- What is expected:
For each line of the listing that holds "vědy", show the full line.

- Listed records:
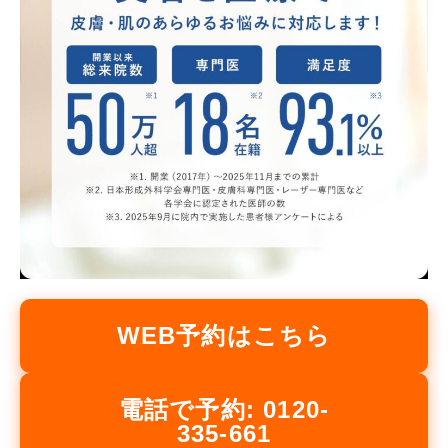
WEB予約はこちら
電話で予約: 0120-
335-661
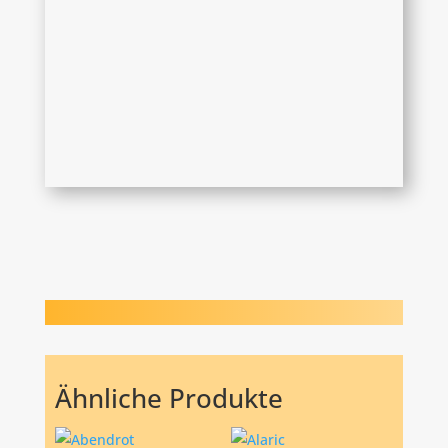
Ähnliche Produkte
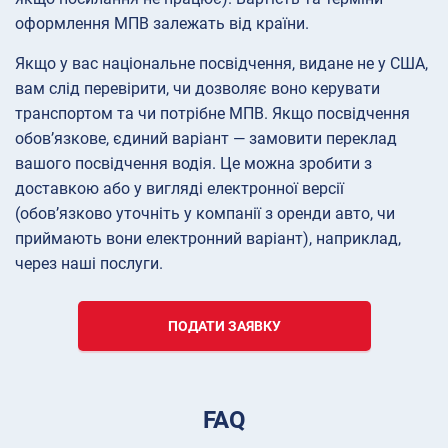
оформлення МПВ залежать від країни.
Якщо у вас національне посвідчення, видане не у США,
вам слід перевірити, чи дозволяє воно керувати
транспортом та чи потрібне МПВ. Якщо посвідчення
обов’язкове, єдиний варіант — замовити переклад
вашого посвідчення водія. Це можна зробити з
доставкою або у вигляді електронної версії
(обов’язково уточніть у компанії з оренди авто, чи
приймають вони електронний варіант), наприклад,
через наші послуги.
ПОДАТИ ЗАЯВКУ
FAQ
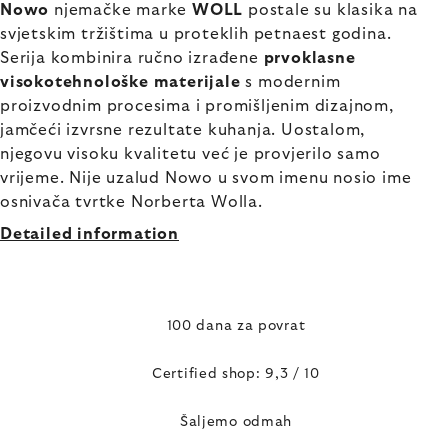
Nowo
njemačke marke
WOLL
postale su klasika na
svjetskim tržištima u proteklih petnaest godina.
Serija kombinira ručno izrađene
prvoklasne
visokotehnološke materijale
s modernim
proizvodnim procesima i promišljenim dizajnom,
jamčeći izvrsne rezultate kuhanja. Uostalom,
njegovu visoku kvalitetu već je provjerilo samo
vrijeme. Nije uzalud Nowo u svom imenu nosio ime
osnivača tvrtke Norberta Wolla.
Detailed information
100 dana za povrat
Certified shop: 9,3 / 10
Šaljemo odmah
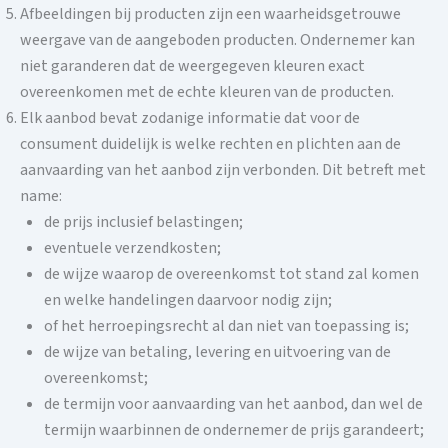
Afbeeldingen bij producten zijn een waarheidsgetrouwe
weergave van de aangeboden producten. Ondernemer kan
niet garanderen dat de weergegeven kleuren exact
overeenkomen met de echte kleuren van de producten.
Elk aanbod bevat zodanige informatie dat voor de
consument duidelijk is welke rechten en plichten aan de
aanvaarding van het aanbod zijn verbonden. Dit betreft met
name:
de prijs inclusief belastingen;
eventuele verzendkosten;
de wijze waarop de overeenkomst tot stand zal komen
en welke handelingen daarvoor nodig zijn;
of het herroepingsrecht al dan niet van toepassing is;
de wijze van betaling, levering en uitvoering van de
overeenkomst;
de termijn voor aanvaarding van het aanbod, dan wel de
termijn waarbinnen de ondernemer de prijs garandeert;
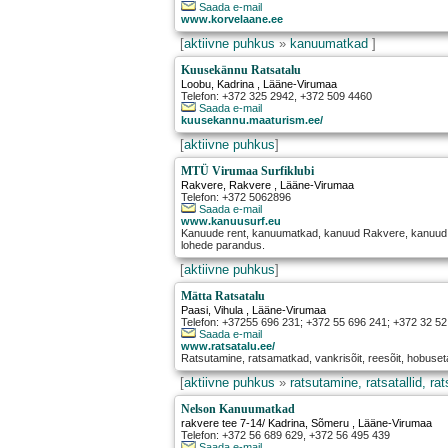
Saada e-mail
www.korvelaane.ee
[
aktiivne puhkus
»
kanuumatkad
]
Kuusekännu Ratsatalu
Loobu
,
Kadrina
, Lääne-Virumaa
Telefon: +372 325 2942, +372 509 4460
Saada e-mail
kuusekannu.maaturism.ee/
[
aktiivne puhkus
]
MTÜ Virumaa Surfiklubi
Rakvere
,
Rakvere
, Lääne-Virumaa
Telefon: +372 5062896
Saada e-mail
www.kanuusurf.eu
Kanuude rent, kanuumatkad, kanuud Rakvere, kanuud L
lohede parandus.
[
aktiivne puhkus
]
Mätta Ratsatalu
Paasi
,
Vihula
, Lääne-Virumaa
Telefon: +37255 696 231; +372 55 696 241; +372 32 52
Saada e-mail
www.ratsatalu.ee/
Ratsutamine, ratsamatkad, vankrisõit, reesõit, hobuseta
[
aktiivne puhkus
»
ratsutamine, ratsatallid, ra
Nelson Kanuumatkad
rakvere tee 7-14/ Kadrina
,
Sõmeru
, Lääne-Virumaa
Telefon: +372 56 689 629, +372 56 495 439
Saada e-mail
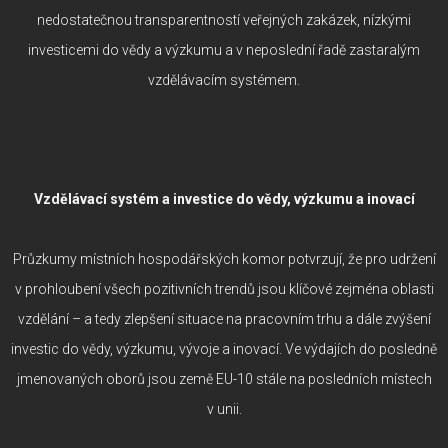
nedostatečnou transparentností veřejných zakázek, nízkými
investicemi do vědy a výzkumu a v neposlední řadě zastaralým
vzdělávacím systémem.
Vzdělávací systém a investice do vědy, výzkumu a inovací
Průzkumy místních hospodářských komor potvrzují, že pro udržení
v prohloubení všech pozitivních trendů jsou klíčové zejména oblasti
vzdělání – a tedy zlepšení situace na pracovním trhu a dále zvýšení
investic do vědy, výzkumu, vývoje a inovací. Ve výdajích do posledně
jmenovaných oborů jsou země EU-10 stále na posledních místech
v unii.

- Exercise solution:
investicemi do vědy a výzkumu a v neposlední řadě zastaralým
Vzdělávací systém a investice do vědy, výzkumu a inovací
investic do vědy, výzkumu, vývoje a inovací. Ve výdajích do posledně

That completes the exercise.